Task statement: Return, without anything added, the lines from the one containing "A 3.50 millas de Clematis Street" through the end of the entries below, exactly as written.
━━ Exercise input ━━
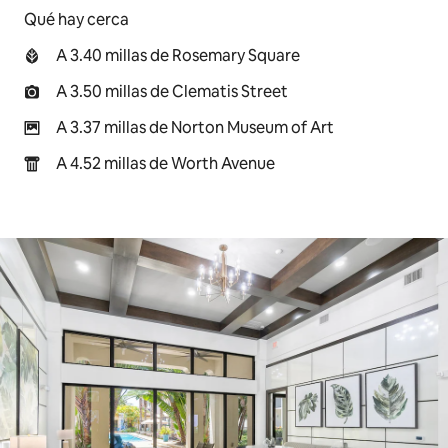
Qué hay cerca
A 3.40 millas de Rosemary Square
A 3.50 millas de Clematis Street
A 3.37 millas de Norton Museum of Art
A 4.52 millas de Worth Avenue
━━━
Task response:
A 3.50 millas de Clematis Street
A 3.37 millas de Norton Museum of Art
A 4.52 millas de Worth Avenue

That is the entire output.